# Photo help please



## sandking (Dec 21, 2006)

Well I decided to start my own thread instead of taking over someone else's.  I am having some problems getting the nice pictures you folks get.  Here is my setup:

Two painting lights and a halogen desk lamp in the front.  The box has squares cut in the top and sides with tissue paper taped to it.







Here are the pics from tonight:








This is after I put it in photoshop and adjusted the brightness:








I can't tell if it's just the pen or my picture.  It just doesn't seem to have that "IT FACTOR" everyone else gets.  I wish I could get it brighter without having to photoshop it.

Here is a picture I took before making this cheap light box.  All I used was one of those cheap light trees they sell at Wally World for bedrooms:








This one was taken in my light box with the same setup as the first pictures:















*Any help would be greatly appreciated!!!*


----------



## Dario (Dec 22, 2006)

I don't take great pics but maybe I can help a bit.

You pics looks nice (especially the last 2 pics)  but maybe using the gradient background (shared by Fangar) will help you get the punch you are looking for.  FYI, Fangar offered to email copies to anyone interested...you can print your own after.  I use that and it helped my pics.

Can't resist...looks like the ink refill on the Jr. Statesman is not going through completely too [] []


----------



## sandking (Dec 22, 2006)

Called Craft Supplies about the nib and they are supposed to send me new ones.


----------



## sandking (Dec 22, 2006)

What is the gradiant background.


----------



## Dario (Dec 22, 2006)

Check my album and look at the pics.  The gradient background is the darker top and slowly lighten as it goes down.


----------



## sandking (Dec 22, 2006)

I can do that with Photoshop and make my own with different colors also thanks for passing along that tip.  Nice pens and equally nice pics.  Do you keep the paper flat and have the camera pointed down towards it, or is it pulled up higher so that there is a gentle curve?  We I was in the catalog business all the photo shoots had the gentle curve so you didn't see the where the floor and wall met.


----------



## dbriski (Dec 22, 2006)

After playing a bit with my photos, I found I personally like a dark background.  It makes the pen pop out at you more than the light background.  It also makes your camera slow down a few stops because of less light reflecting from the background creating better exposure in the foreground.  The first picture looks just a tad out of focus also, I still have difficult with perfect focus and depth of field. The jr Statesman photo looks quite good. Maybe shift your front light lower so the bottom half of the pen isn't as dark.


----------



## Fangar (Dec 22, 2006)

Joe,

I think the last one of the Jr.
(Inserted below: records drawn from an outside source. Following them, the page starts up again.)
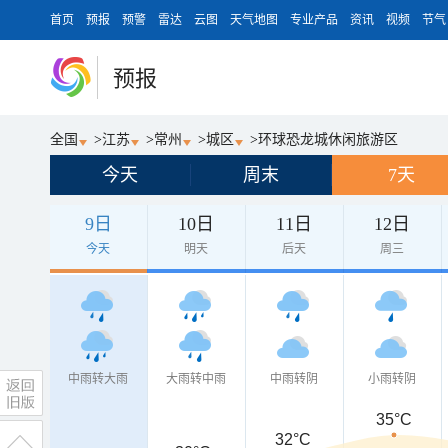
首页
预报
预警
雷达
云图
天气地图
专业产品
资讯
视频
节气
预报
全国
>
江苏
>
常州
>
城区
>
环球恐龙城休闲旅游区
今天
周末
7天
9日
10日
11日
12日
今天
明天
后天
周三
中雨转大雨
大雨转中雨
中雨转阴
小雨转阴
35°C
32°C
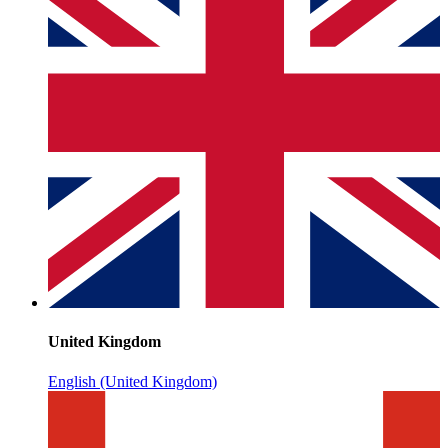
United Kingdom
English (United Kingdom)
Looks great.  Good lighting and clarity and just the right amount of snine on the barrels.  The gradient that Dario mentioned make the camera work better for you.  The stark white has a tendancy to close the shutter speed down.  The gradient adds just enough shadow to allow the shutter to stay open just a bit longer accepting more natural light.  
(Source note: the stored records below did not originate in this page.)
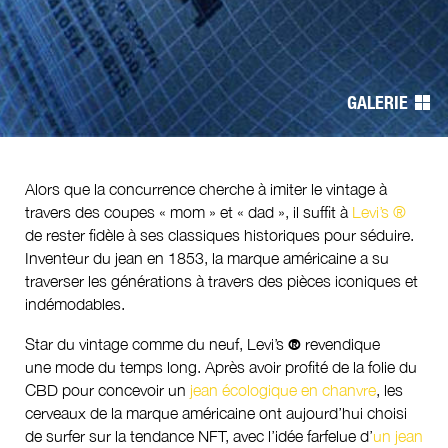
de
l’article
GALERIE
Alors que la concurrence cherche à imiter le vintage à
travers des coupes « mom » et « dad », il suffit à
Levi’s ®
de rester fidèle à ses classiques historiques pour séduire.
Inventeur du jean en 1853, la marque américaine a su
traverser les générations à travers des pièces iconiques et
indémodables.
Star du vintage comme du neuf, Levi’s
®
revendique
une mode du temps long. Après avoir profité de la folie du
CBD pour concevoir un
jean écologique en chanvre
, les
cerveaux de la marque américaine ont aujourd’hui choisi
de surfer sur la tendance NFT, avec l’idée farfelue d’
un jean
I would have to find it, but I can email it to you if you like.  

Fangar


----------



## sandking (Dec 22, 2006)

Thanks James.  I think I can make one in photoshop.  It looks like a fad if I was checking out the right picture.  It's a great idea and the nice part is I can use lots of different colors.  I can see what you mean about the white reflecting playing tricks on the camera.


----------



## Rifleman1776 (Dec 22, 2006)

Note, your second picture compliments the pen better than the other two. If your objective is simply a good rendition of the pen, use backgrounds that are close in shade (not necessarily color) to the object. That will avoid sharp contrasts and confusing the not-too-smart auto exposure of the camera. Before posting, crop out all wasted background. That will give a smaller file size while maintaining a large pen image. Your set-up looks good. Good tripod is important and I see you use that. The only thing in your set-up I would change, and this is a matter of taste, is to put your main lights at 45 degree angles to the object and use only a small front fill.


----------



## bobkeyes (Dec 22, 2006)

Just my 2 cents worth. I have found it hard to get good pix using different kinds of lighting. I would find it hard to use 2 incandescent and one halogen light together. The camera reacts differently to each type of light. I use all florescent lights, but all halogen or all something would be my choice.
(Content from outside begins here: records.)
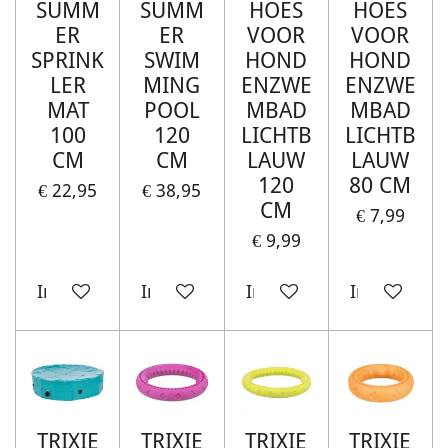
SUMM
SUMM
HOES
HOES
ER
ER
VOOR
VOOR
SPRINK
SWIM
HOND
HOND
LER
MING
ENZWE
ENZWE
MAT
POOL
MBAD
MBAD
100
120
LICHTB
LICHTB
CM
CM
LAUW
LAUW
120
80 CM
€ 22,95
€ 38,95
CM
€ 7,99
€ 9,99
In winkelwagen
In winkelwagen
In winkelwagen
In winkelw
TRIXIE
TRIXIE
TRIXIE
TRIXIE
Next, you need to set the white balance on your camera for your particular lighting source. If you can't do that try the auto white balance.

With all that said, the pix don't look that bad to me. In fact, with an exception or two they are quite good. If you have the capability open up the exposure a little and you'll get that "sparkle" you're looking for.


----------



## bob393 (Dec 23, 2006)

Just a note after looking at picture #2 the first pen picture. 
I barcket all my exposures since I and the auto exposure can't seem to get it right, ever. I tend to like slightly underexposed pictures anyway, it tends to bring out the colors better. Since digital is free, hee hee, I would start with two stops under to one stop over in half stop increments. You can narrow it down later but that's how I would start.


----------



## kenwc (Dec 23, 2006)

Fanger...could you email that to me as well please.


----------



## bnoles (Dec 23, 2006)

James,

I can't let my friend Ken get ahead of me, so I'd better ask for one also.... besides, I need all the help I can get []


----------



## Fangar (Dec 23, 2006)

I would be happy to.  Can you guys shoot me an email via the forum so that I can reply to yours.  I can't attach anything unless I have the email address.

Fangar


----------